Homeland Intelligence

Listening while home and away in Lauren Wilkinson's novel American Spy

“It is humbling to have your social fluency, your sense of yourself as a competent, independent person, upended by a foreign city.”

That is the narrator of American Spy, a 2019 novel by Lauren Wilkinson, talking not to the reader so much as to her children. The framing device of the book is that it is a tale told by her (a Black American FBI agent who may or may not have once moonlighted for the CIA) to them while she is evading an unseen enemy — as well as interrogating, through flashbacks, what got her family into this troubling situation in the first place. While the stakes in the book are highly personal, much of it hinging on the circumstances surrounding the death, years earlier, of the narrator’s older sister, the scope of the story is international, its second half occurring largely in West Africa.

Her observation about “social fluency” occurs as a response to an earlier situation, back in Manhattan, when the narrator, named Marie Mitchell, was guiding a head of state around the city (that character, Thomas Sankara, is an actual former president of Burkina Faso).
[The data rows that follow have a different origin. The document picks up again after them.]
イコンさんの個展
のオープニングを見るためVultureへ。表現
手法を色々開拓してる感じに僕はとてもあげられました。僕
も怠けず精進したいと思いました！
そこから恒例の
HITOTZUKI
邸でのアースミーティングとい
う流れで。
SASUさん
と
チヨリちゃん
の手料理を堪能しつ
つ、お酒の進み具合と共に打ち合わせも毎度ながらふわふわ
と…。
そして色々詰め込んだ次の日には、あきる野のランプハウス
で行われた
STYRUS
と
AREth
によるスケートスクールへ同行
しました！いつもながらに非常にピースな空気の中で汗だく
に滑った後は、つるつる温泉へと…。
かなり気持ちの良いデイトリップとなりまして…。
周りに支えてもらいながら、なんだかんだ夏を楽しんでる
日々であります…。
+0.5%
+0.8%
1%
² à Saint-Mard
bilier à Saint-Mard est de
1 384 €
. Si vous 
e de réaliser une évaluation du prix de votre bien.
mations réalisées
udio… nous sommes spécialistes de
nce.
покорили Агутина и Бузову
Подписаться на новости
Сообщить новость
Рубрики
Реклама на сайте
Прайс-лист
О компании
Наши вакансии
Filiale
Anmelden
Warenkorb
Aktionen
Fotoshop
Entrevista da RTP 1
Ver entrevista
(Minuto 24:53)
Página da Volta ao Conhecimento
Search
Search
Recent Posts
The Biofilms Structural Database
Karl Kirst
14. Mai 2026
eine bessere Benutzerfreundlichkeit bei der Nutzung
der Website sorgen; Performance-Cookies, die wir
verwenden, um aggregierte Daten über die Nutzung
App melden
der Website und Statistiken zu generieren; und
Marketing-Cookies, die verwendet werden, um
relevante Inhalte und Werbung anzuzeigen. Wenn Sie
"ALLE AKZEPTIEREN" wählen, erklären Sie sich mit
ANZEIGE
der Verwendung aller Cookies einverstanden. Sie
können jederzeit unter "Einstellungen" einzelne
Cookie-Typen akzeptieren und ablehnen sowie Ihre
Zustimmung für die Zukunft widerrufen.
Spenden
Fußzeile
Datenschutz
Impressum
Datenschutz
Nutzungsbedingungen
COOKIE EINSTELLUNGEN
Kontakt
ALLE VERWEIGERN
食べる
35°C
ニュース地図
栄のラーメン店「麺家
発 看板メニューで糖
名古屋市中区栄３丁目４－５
The dignitary was flummoxed at the time by the enormity of the city’s noise.

Now the tables have been turned, and Marie is in his country’s capital city, Ouagadougou, finding herself dependent on the kindness of strangers to navigate a place where no sensory input is familiar. “I thought of the afternoon in New York I’d spent with Thomas, the way he’d been surprised when we were in the park and those kids on bikes had whizzed around us,” she reminisces. “He’d sounded embarrassed when he’d said he’d been unable to pick out the bikes from the ambient city noise, and now with a teenager practically leading me through Ouaga by the hand, I thought I understood why.”

As always, writers of fiction about spies need to be good listeners in order for their characters to be. You can fake an NGO. You can fake a counterintelligence operation. You can’t fake paying attention.